Saved entries
········
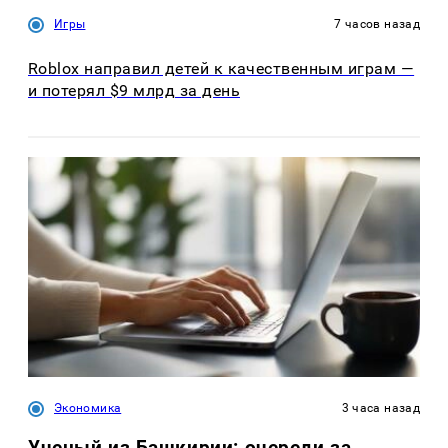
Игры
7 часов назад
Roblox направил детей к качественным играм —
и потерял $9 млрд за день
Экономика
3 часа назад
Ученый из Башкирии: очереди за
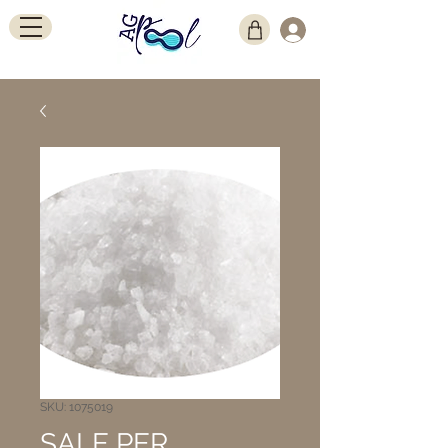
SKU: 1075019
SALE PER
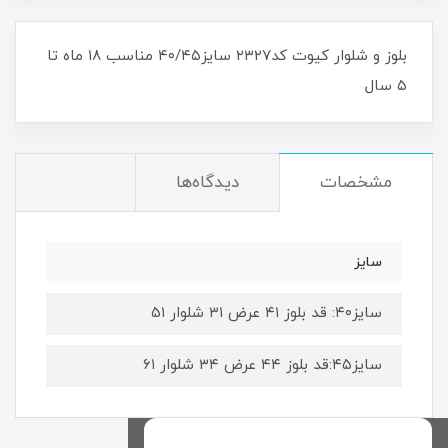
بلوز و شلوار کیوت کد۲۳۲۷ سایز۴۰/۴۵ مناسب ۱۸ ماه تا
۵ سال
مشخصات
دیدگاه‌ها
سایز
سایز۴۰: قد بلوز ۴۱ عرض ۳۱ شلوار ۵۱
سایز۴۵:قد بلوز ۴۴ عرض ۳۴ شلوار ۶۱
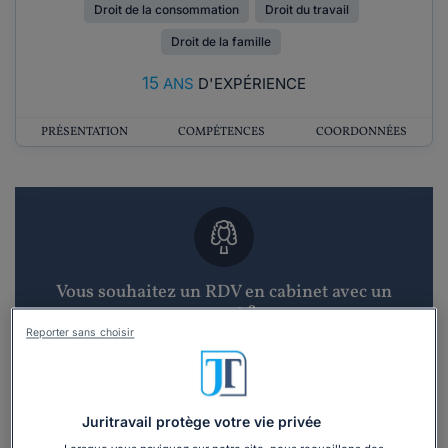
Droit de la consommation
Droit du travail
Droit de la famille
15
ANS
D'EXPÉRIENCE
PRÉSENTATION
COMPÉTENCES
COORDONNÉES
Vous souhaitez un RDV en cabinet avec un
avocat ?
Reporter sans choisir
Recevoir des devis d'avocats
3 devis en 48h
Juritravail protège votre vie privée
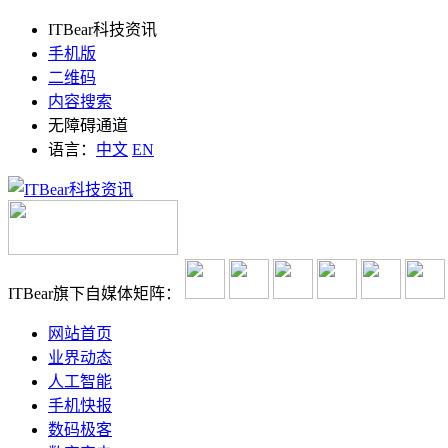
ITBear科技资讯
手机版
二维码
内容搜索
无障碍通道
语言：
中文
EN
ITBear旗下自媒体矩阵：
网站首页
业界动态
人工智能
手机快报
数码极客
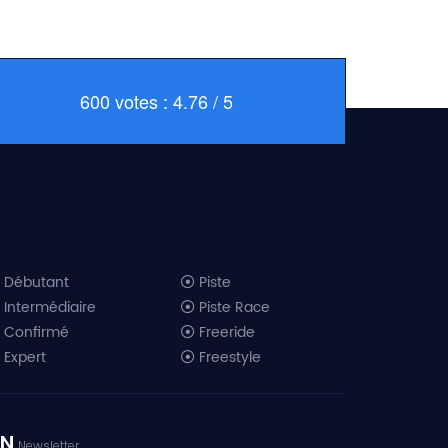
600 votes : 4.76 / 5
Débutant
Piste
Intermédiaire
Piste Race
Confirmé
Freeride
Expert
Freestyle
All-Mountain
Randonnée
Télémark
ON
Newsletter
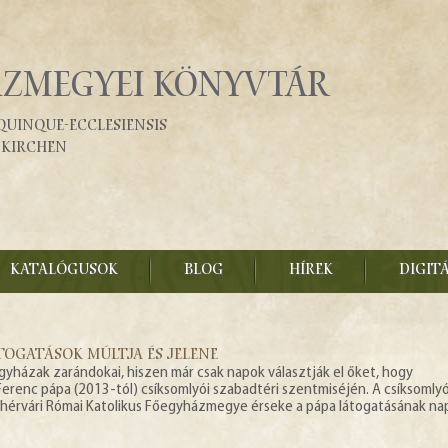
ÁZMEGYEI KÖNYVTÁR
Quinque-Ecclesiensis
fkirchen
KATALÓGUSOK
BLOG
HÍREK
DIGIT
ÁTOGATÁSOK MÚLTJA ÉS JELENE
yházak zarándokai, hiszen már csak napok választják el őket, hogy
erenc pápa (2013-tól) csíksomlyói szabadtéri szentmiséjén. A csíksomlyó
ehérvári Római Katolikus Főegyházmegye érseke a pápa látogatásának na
········
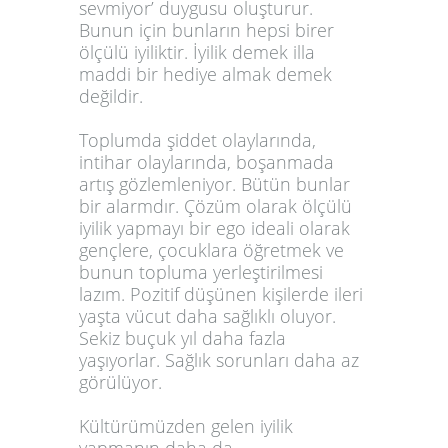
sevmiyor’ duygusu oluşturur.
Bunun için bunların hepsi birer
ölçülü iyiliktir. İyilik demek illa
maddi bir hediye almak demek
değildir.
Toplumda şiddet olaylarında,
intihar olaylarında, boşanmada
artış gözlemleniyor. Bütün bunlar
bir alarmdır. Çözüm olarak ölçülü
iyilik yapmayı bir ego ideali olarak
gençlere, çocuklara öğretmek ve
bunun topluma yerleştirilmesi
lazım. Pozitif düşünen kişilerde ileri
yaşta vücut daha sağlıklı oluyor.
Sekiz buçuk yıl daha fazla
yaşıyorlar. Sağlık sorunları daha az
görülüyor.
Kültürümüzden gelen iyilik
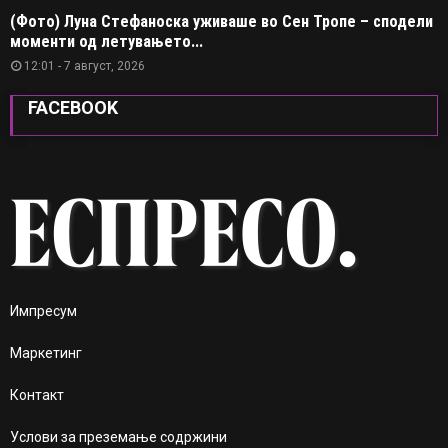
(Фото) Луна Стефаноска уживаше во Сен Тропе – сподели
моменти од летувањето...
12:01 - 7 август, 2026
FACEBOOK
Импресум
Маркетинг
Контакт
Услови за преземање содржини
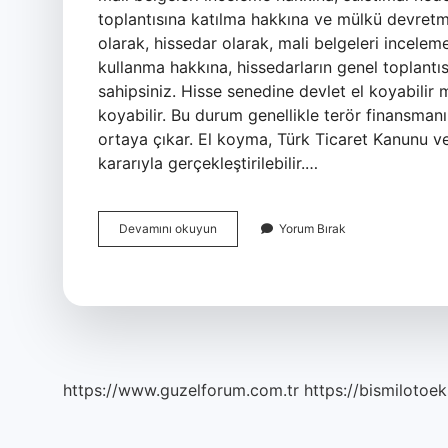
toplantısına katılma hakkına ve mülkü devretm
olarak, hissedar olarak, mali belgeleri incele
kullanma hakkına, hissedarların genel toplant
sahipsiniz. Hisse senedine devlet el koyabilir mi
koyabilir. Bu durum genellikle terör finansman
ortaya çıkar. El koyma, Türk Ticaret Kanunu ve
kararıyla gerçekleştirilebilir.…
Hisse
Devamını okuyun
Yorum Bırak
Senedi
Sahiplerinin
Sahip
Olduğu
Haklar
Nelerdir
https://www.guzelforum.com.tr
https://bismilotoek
········
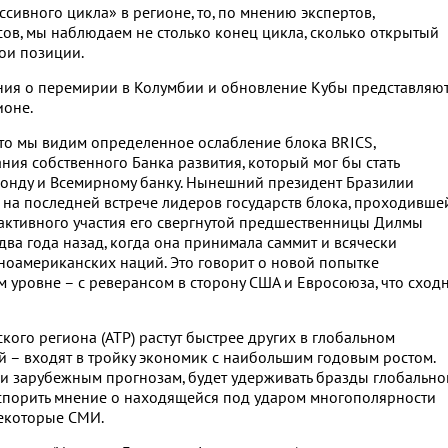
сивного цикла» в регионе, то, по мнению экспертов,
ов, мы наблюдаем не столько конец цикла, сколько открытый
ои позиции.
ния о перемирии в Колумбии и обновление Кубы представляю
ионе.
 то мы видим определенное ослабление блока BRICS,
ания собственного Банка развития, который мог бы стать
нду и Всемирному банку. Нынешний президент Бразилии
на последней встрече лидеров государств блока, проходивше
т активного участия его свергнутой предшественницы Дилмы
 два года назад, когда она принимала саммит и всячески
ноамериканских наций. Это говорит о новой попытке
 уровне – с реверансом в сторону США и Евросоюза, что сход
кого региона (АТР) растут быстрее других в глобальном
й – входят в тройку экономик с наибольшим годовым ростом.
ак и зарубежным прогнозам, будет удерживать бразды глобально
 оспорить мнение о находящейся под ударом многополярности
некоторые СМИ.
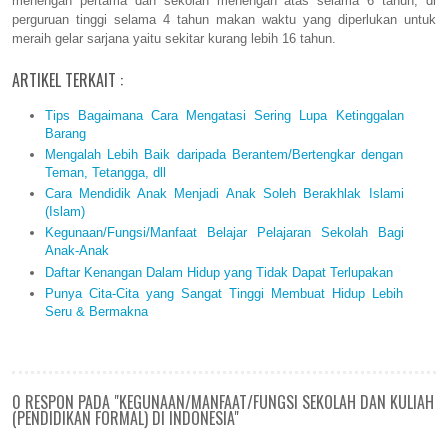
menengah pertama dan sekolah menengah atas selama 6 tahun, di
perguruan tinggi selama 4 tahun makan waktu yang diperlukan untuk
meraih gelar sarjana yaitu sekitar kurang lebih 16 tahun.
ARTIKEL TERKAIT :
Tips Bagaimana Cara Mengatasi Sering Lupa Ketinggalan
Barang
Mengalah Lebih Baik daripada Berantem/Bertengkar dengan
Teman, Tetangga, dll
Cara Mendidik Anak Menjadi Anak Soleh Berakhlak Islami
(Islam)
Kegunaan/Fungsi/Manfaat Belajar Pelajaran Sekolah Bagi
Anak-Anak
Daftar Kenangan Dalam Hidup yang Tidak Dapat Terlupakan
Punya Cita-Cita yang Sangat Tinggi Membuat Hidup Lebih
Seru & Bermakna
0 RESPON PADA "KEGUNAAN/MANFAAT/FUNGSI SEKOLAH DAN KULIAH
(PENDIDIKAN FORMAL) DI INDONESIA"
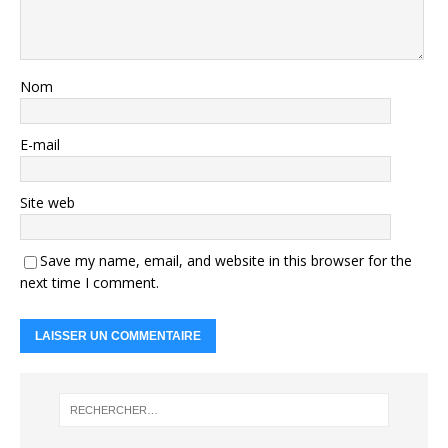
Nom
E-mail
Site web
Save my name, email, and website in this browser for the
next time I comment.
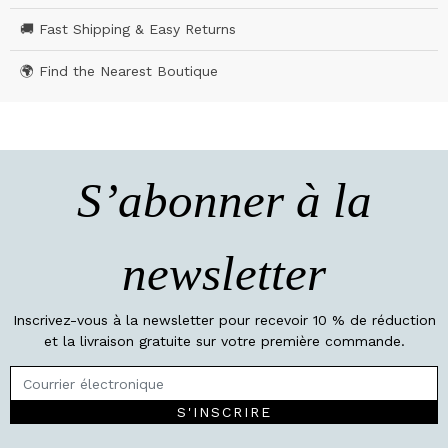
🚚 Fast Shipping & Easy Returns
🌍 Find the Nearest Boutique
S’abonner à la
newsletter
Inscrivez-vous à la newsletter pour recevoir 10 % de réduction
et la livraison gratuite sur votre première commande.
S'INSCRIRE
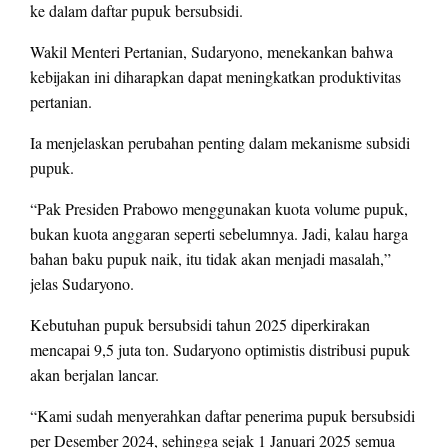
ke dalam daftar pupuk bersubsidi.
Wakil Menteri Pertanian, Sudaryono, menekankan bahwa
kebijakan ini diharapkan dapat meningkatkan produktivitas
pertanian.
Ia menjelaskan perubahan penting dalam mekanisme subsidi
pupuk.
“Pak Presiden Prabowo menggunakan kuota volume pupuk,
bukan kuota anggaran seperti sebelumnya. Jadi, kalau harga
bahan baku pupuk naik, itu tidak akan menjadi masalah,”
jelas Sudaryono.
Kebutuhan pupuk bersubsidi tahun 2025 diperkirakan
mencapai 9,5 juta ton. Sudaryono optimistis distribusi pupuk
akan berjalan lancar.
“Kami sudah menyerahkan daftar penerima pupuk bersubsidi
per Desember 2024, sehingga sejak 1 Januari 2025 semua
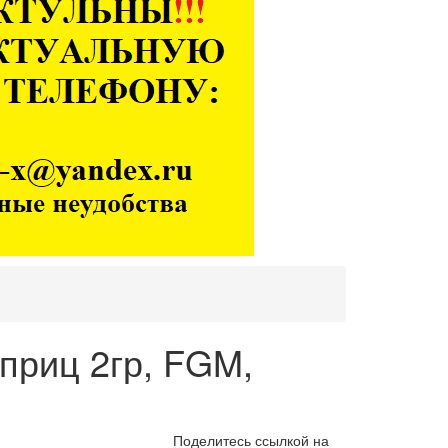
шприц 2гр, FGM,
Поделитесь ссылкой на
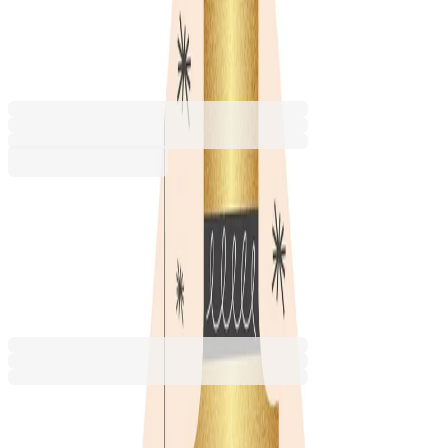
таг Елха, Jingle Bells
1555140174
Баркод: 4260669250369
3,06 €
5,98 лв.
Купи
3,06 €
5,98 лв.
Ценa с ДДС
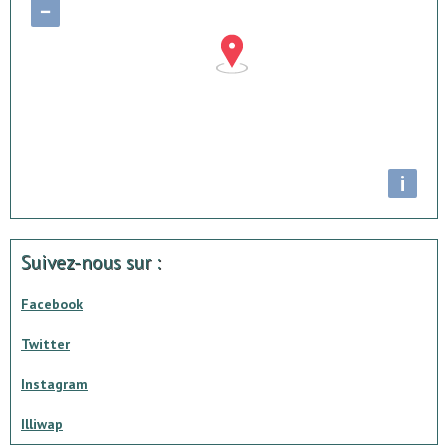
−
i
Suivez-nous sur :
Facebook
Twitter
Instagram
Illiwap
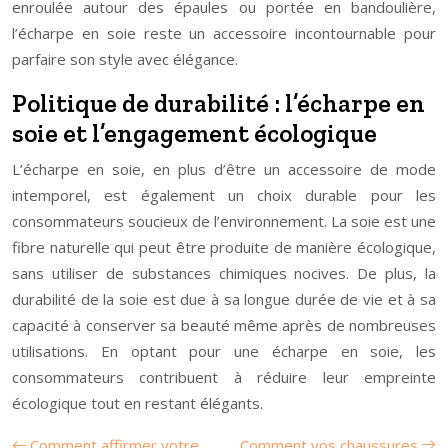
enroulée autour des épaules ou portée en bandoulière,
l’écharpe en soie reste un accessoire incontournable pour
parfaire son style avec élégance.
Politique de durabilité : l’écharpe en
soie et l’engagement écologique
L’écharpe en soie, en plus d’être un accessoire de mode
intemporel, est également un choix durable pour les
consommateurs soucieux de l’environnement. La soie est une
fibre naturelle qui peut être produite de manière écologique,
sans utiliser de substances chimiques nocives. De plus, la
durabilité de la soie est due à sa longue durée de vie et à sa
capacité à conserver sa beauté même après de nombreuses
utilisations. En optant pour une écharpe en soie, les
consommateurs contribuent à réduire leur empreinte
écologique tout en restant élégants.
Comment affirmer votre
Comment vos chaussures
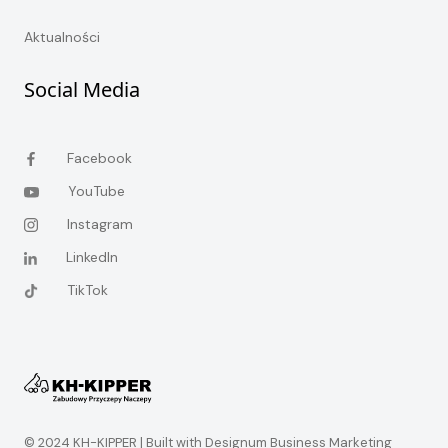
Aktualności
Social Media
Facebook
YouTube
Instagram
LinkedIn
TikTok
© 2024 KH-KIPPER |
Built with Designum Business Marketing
········
TASK REQUIREMENTS
For each line above that contains the word "sans", copy that line.

OUTPUT FOR THIS EXERCISE
Reporter sans choisir
sans utiliser de substances chimiques nocives. De plus, la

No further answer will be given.